----- DATA SUPPLIED

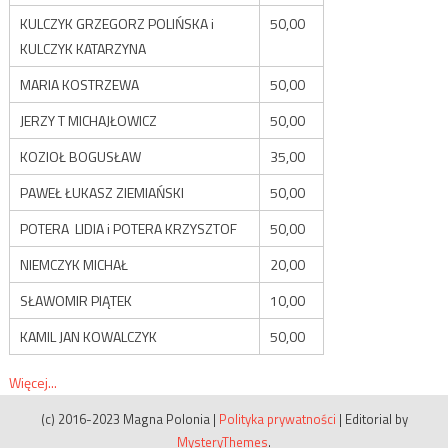
KULCZYK GRZEGORZ POLIŃSKA i
50,00
KULCZYK KATARZYNA
MARIA KOSTRZEWA
50,00
JERZY T MICHAJŁOWICZ
50,00
KOZIOŁ BOGUSŁAW
35,00
PAWEŁ ŁUKASZ ZIEMIAŃSKI
50,00
POTERA LIDIA i POTERA KRZYSZTOF
50,00
NIEMCZYK MICHAŁ
20,00
SŁAWOMIR PIĄTEK
10,00
KAMIL JAN KOWALCZYK
50,00
Więcej...
(c) 2016-2023 Magna Polonia
|
Polityka prywatności
|
Editorial by
MysteryThemes
.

----------

Which lines of the data include the word "KULCZYK"? Copy each one.

KULCZYK GRZEGORZ POLIŃSKA i
KULCZYK KATARZYNA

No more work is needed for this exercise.